Condon advises organizations to proactively work to reduce their external attack surface area and prioritize actively exploited vulnerabilities in software and systems that house or safeguard sensitive data. “File transfer applications and enterprise resource planning software in particular are common targets for financially motivated threat actors.”
While Clop doesn’t appear to have targeted a single sector in these latest incidents, healthcare organizations in general get hit hard and fast by financially motivated threat campaigns, Condon said.
“Threat actors tend to assume that healthcare organizations, which are highly regulated, are more likely to pay ransom demands in order to limit impact to patient trust and safety,” she said.
“Organizations in all sectors, and particularly healthcare orgs, must carefully consider what paying ransoms signals to threat groups, and how short-term negotiation with adversaries can reinforce behaviors that drive higher incident volume in the long term.”
Other NHS Incidents
The alleged Clop hack is just the latest cybersecurity incident affecting the U.K.’s national health system. A 2024 ransomware attack on Synnovis, a pathology partnership with the NHS, badly disrupted patient care services for months at some NHS London facilities (see: NHS Blood Supply Still Affected by June 2024 Vendor Attack).
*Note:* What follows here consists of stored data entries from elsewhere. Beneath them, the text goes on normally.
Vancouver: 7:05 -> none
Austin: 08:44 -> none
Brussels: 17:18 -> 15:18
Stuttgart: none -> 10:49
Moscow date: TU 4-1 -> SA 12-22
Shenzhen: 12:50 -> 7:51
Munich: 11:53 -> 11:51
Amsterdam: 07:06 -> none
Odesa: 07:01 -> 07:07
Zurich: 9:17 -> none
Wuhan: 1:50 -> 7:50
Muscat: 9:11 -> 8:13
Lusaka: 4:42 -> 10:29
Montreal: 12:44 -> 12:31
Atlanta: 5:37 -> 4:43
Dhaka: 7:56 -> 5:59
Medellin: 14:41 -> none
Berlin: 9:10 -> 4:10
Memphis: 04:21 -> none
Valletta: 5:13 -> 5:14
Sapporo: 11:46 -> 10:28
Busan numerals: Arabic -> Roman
Synnovis’ ability to perform a host of services, including blood testing, led to the cancellation or postponement of 10,152 acute outpatient appointments and 1,710 elective procedures at the most affected NHS trusts – London’s King’s College Hospital and Guy’s and St. Thomas hospitals.
The NHS in England in June also cited the Synnovis incident as a contributing factor to the death of a patient (see: Breach Roundup: UK NHS Links Patient Death to Ransomware Attack).
Meanwhile, Synnovis this week began notifying an undisclosed number of its clients that their patients’ information was potentially stolen in the attack, in which Russian-speaking ransomware group Qilin claimed responsibility (see: Synnovis Notifying UK Providers of Data Theft in 2024 Attack).
In December 2024, Russian-speaking ransomware group INC Ransom posted to its dark website stolen data from three NHS hospitals, including a children’s hospital and a heart and chest specialty hospital in Liverpool that share IT systems.
NHS operations also faced disruptions in August 2022 after a ransomware attack against third-party digital services vendor Advanced, a Birmingham-based technology developer of the Adastra system, which underpins NHS 111 and other healthcare services.
In fact, NHS’ ransomware woes date back to the 2017 WannaCry outbreak that led to widespread disruptions of healthcare services and criticism that the NHS could have avoided the breach by following basic IT security best practices.
“The NHS need to get their act together to ensure the NHS is better protected against future attacks,” warned the U.K. National Audit Office soon after the incident.